======== EXTRACTED MATERIAL
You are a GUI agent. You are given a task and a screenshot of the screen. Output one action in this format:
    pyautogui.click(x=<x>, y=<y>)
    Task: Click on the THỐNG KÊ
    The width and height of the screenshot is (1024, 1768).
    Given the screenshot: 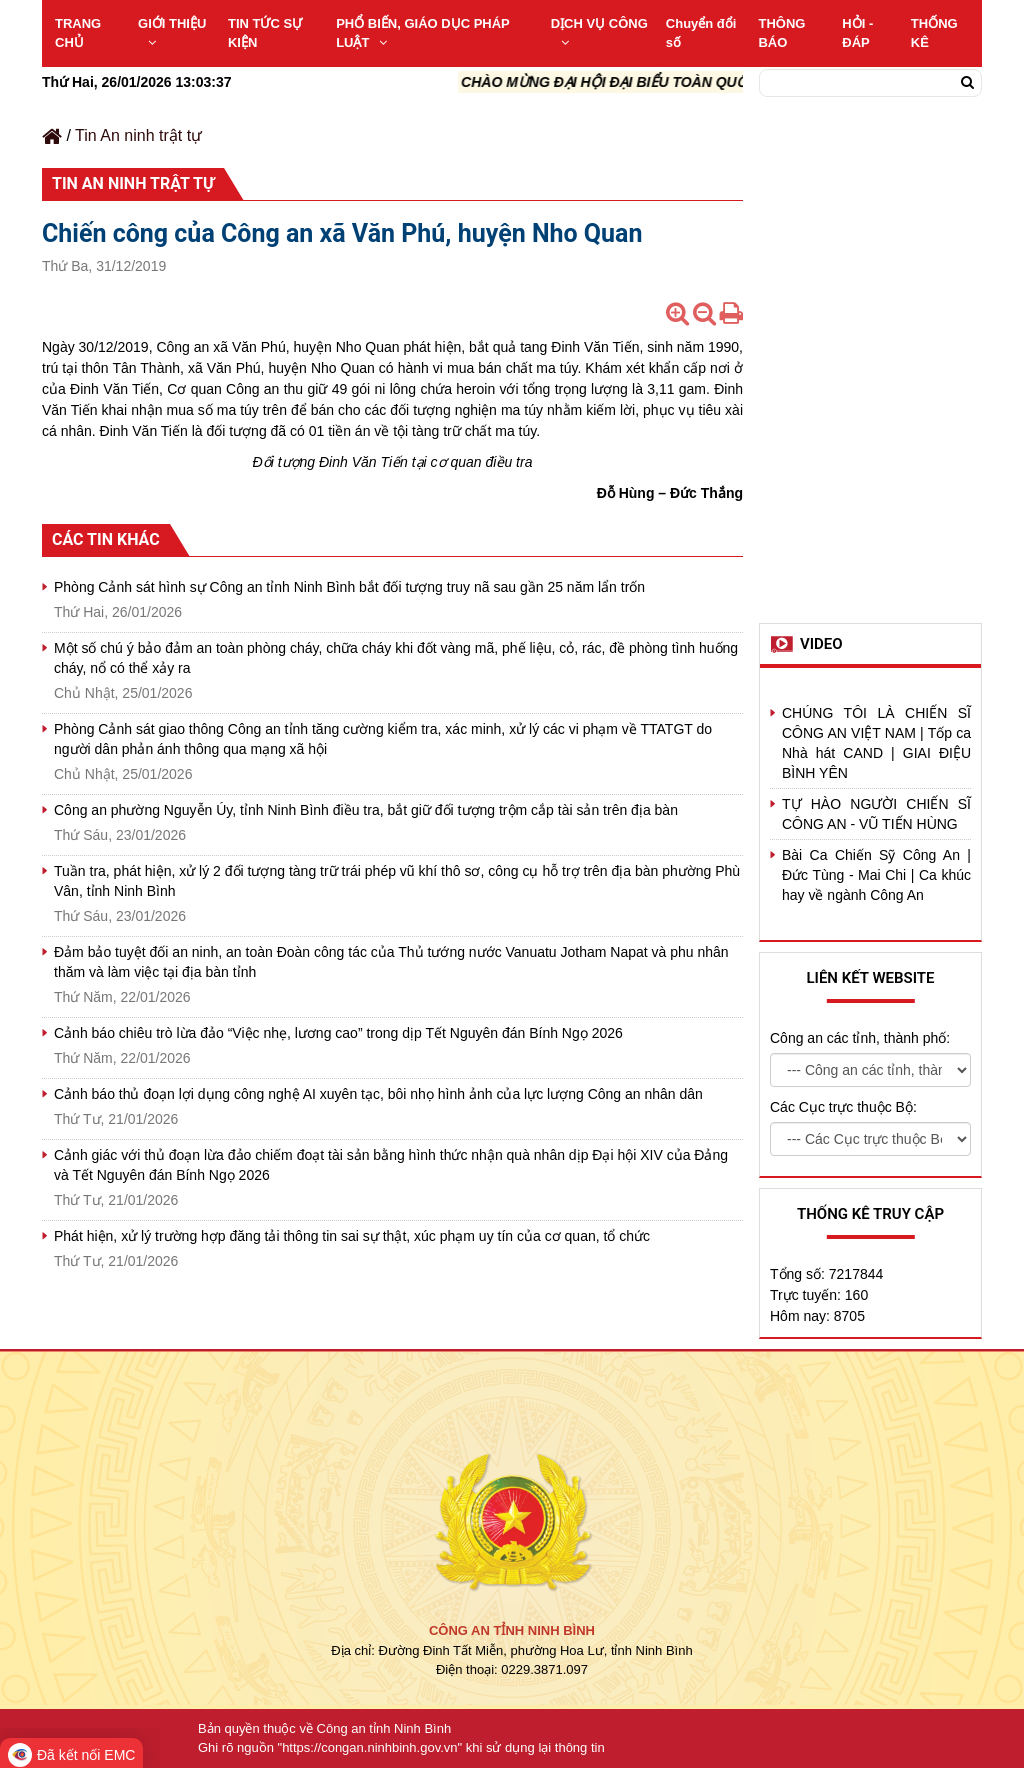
================
# [TRY IT]
Leaving out every picture, repeat the records above exactly as they stand.

# [RESPONSE]
You are a GUI agent. You are given a task and a screenshot of the screen. Output one action in this format:
    pyautogui.click(x=<x>, y=<y>)
    Task: Click on the THỐNG KÊ
    The width and height of the screenshot is (1024, 1768).
    Given the screenshot: 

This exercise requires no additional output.